Le 28 novembre, la Commission européenne a présenté son document stratégique exposant une vision pour réduire les émissions de gaz à effet de serre d’ici 2050. Il a été publié moins d’une semaine après la déclaration de l’Organisation météorologique internationale selon laquelle les émissions de gaz à effet de serre vers l’atmosphère terrestre a atteint des niveaux record.
« Sans coupes rapides dans les émissions de CO2 et d’autres gaz à effet de serre, les changements climatiques auront des conséquences de plus en plus destructives et irréversibles sur la vie sur Terre.
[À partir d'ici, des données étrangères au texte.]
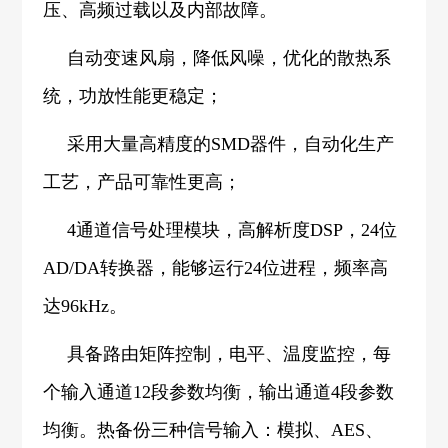
压、高频过载以及内部故障。
自动变速风扇，降低风噪，优化的散热系
统，功放性能更稳定；
采用大量高精度的SMD器件，自动化生产
工艺，产品可靠性更高；
4通道信号处理模块，高解析度DSP，24位
AD/DA转换器，能够运行24位进程，频率高
达96kHz。
具备路由矩阵控制，电平、温度监控，每
个输入通道12段参数均衡，输出通道4段参数
均衡。热备份三种信号输入：模拟、AES、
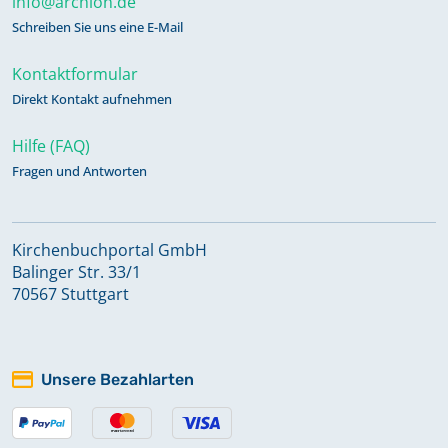
info@archion.de
Schreiben Sie uns eine E-Mail
Kontaktformular
Direkt Kontakt aufnehmen
Hilfe (FAQ)
Fragen und Antworten
Kirchenbuchportal GmbH
Balinger Str. 33/1
70567 Stuttgart
Unsere Bezahlarten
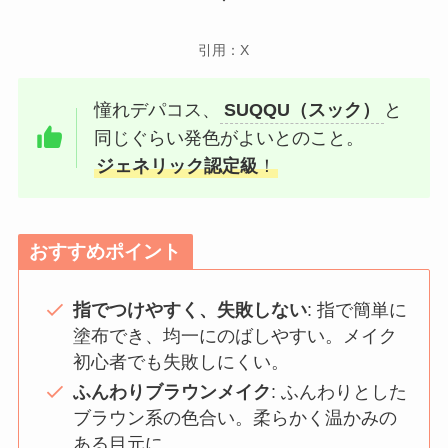
引用：X
憧れデパコス、
SUQQU（スック）
と
同じぐらい発色がよいとのこと。
ジェネリック認定級
！
おすすめポイント
指でつけやすく、失敗しない
: 指で簡単に
塗布でき、均一にのばしやすい。メイク
初心者でも失敗しにくい。
ふんわりブラウンメイク
: ふんわりとした
ブラウン系の色合い。柔らかく温かみの
ある目元に。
La fenêtre d’opportunité pour agir est en train de se refermer », a alarmé l’Organisation des Nations unies dans un communiqué .
Certains soutiennent par ailleurs que l’hydrogène pourrait servir de moyen pour stocker les énergies renouvelables, qui doivent être entreposées pendant les périodes de surproduction. Sinon, le réseau électrique serait surchargé. L’un des objectifs de FCH JU consiste à montrer que l’hydrogène peut être utilisé pour équilibrer le réseau. Néanmoins, Poliscanova a rejeté l’idée que l’argument du réseau persuaderait les investisseurs. « On ne peut faire de l’électrolyse que lorsqu’on dispose d’un excédent d’énergies renouvelables. Ce n’est pas un argument commercial. Comment voulez-vous faire fonctionner une usine en vous demandant ‘Y aura-t-il du vent aujourd’hui ?’ Non. » En attendant, l’intégralité des 622 voitures à hydrogène immatriculées sur le Vieux Continent au cours des deux dernières années l’ont été en Europe de l’Ouest.
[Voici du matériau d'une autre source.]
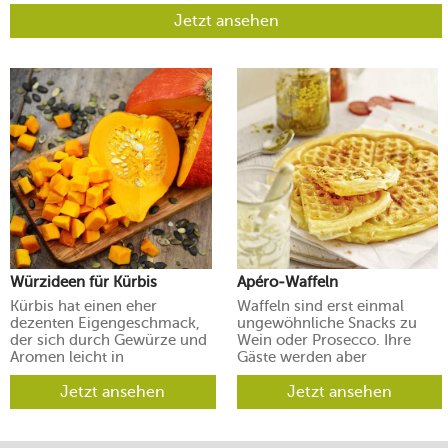
Jetzt ansehen
Würzideen für Kürbis
Apéro-Waffeln
Kürbis hat einen eher
Waffeln sind erst einmal
dezenten Eigengeschmack,
ungewöhnliche Snacks zu
der sich durch Gewürze und
Wein oder Prosecco. Ihre
Aromen leicht in
Gäste werden aber
verschiedene Richtungen
begeistert sein.
lenken lässt.
Jetzt ansehen
Jetzt ansehen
Ce n’est pas une surprise, selon Ruf et Poliscanova – même si les explications divergent. La représentante de Transport and Environment soutient que la plupart des voitures neuves sont vendues en Europe de l’Ouest et que les véhicules à hydrogène sont chers. Ruf estime au contraire que « cela dépend dans une large mesure des constructeurs automobiles ». Le fait de savoir si l’automobile à pile à hydrogène va percer reste à voir. Mais il vaut mieux ne pas l’enterrer trop vite.
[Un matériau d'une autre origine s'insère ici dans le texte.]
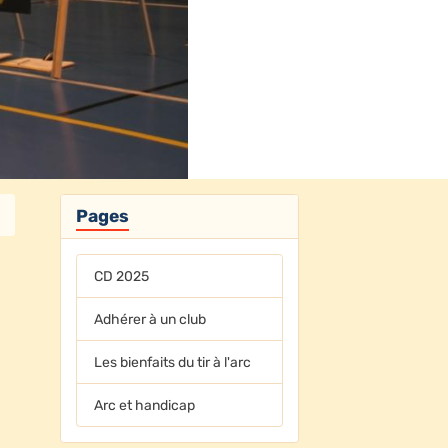
Pages
CD 2025
Adhérer à un club
Les bienfaits du tir à l'arc
Arc et handicap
Lorsque l’UE a annoncé le programme de financement précédent pour les piles à combustible et l’hydrogène, en 2006, elle les a qualifiés de « technologies énergétiques qui induisent un changement de modèle dans la manière dont l’Europe produit et consomme l’énergie, en offrant un potentiel de développement massif pour un approvisionnement en énergie durable et indépendant à long terme, et en dotant l’Europe d’un avantage compétitif essentiel. » Ce changement de modèle n’est toujours pas en vue.